ZAKŁAD BEZ RYZYKA – każdy do 100 zł – obstawiaj walki MMA na Fortunie!

Szef UFC nie przebierał w słowach podczas konferencji prasowej po UFC 312, komentując medialną burzę wokół Seana Stricklanda i jego występu w Australii. Dana White wprost zakpił z dziennikarzy, którzy domagali się zakazu wjazdu do kraju dla byłego mistrza wagi średniej.

Żyjecie w miejscu, które jest tak twarde, gdzie wszystko na lądzie i w wodzie może cię zabić, a macie w mediach największe mięczaki, jakie w życiu widziałem. Przeczytałem artykuł, gdzie jakiś gość napisał: 'Zobaczyłem Danę robiącego podcast z premierem i zrobiło mi się fizycznie niedobrze’. Ku**a mać, musicie mieć w mediach największe mięczaki wszech czasów.

grzmiał White.

Gdy jeden z dziennikarzy zapytał, czy władze Australii nie próbowały wpłynąć na UFC w sprawie występu kontrowersyjnego zawodnika, White powiedział wprost:

Znasz moje stanowisko w tej sprawie. Będziemy angażować facetów i dziewczyny, którzy mówią i robią różne rzeczy. Jestem wielkim zwolennikiem wolności słowa. I wiesz co, to pewnie wydaje się gorsze, kiedy tu przyjeżdżasz, bo wasze media to tacy słabi ludzie. Myślałem, że to my mamy słabe media, ale wy wygrywacie bez dyskusji.

White przyznał też, że kierownictwo UFC śmiało się z artykułów atakujących Stricklanda:

Czytaliśmy ten artykuł na zapleczu i pokładaliśmy się ze śmiechu.

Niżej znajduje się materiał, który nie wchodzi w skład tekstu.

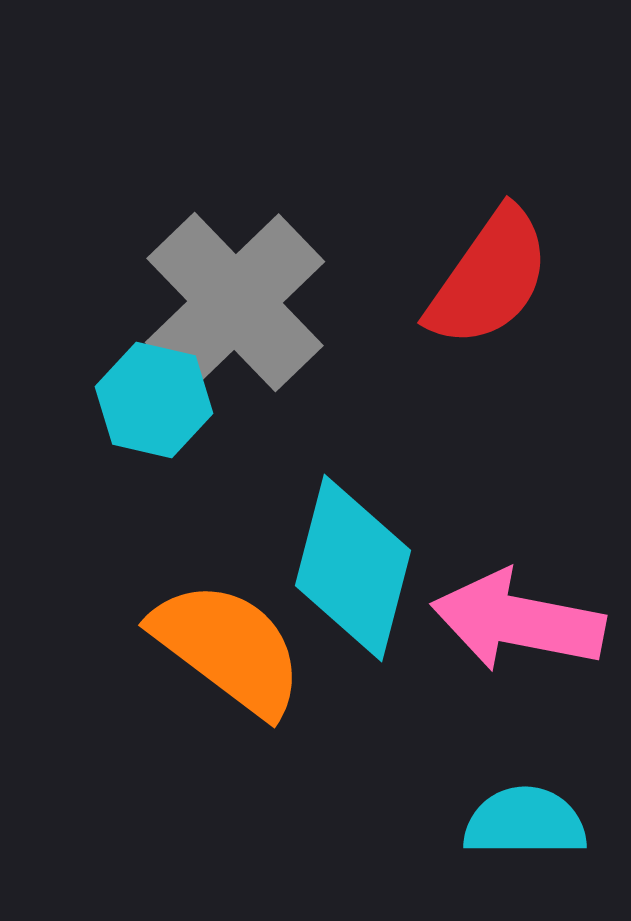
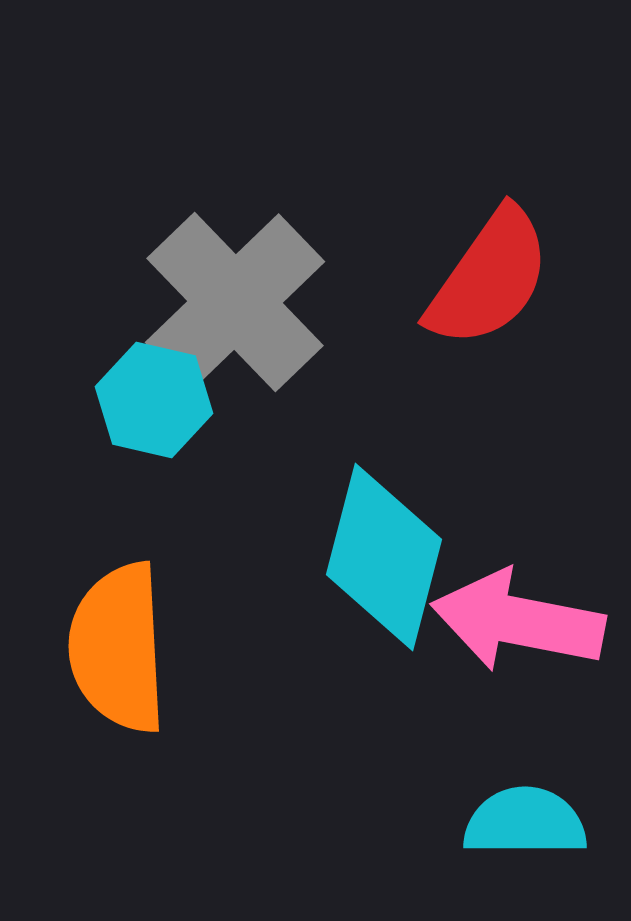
cyan diamond: moved 31 px right, 11 px up
orange semicircle: moved 110 px left; rotated 130 degrees counterclockwise
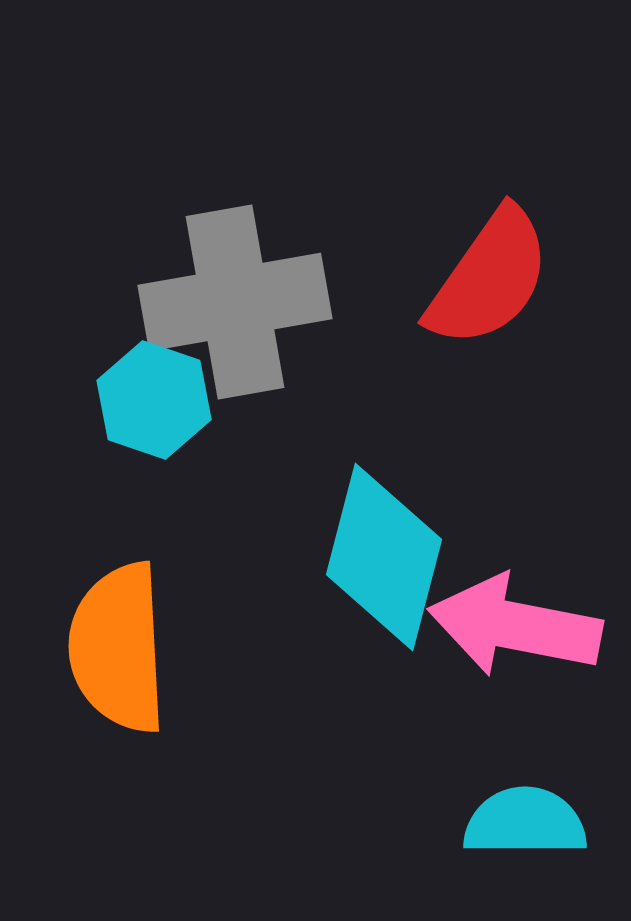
gray cross: rotated 34 degrees clockwise
cyan hexagon: rotated 6 degrees clockwise
pink arrow: moved 3 px left, 5 px down
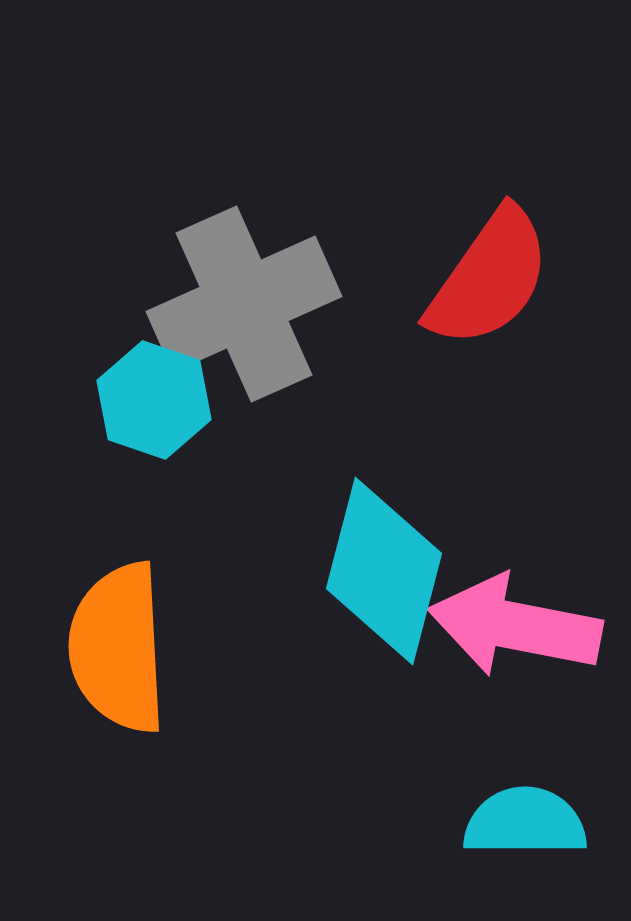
gray cross: moved 9 px right, 2 px down; rotated 14 degrees counterclockwise
cyan diamond: moved 14 px down
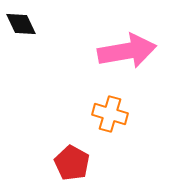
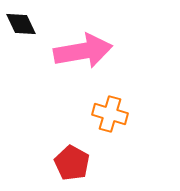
pink arrow: moved 44 px left
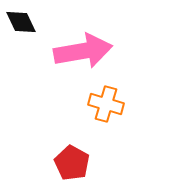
black diamond: moved 2 px up
orange cross: moved 4 px left, 10 px up
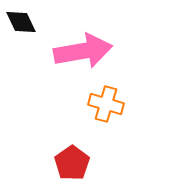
red pentagon: rotated 8 degrees clockwise
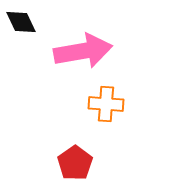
orange cross: rotated 12 degrees counterclockwise
red pentagon: moved 3 px right
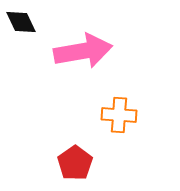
orange cross: moved 13 px right, 11 px down
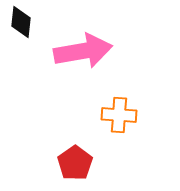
black diamond: rotated 32 degrees clockwise
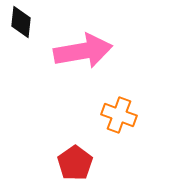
orange cross: rotated 16 degrees clockwise
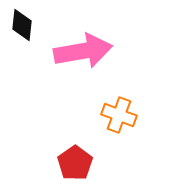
black diamond: moved 1 px right, 3 px down
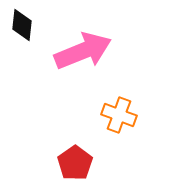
pink arrow: rotated 12 degrees counterclockwise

Ten gość musi być największym cholernym mięczakiem na ziemi.

przyznał.

Przypomnijmy, że australijski dziennik „The Daily Telegraph” nazwał Stricklanda „największym imbecylem UFC” i wezwał rząd do zakazania mu wjazdu do kraju po jego kontrowersyjnych wypowiedziach m.in. na temat australijskiego prawa dotyczącego dostępu do broni.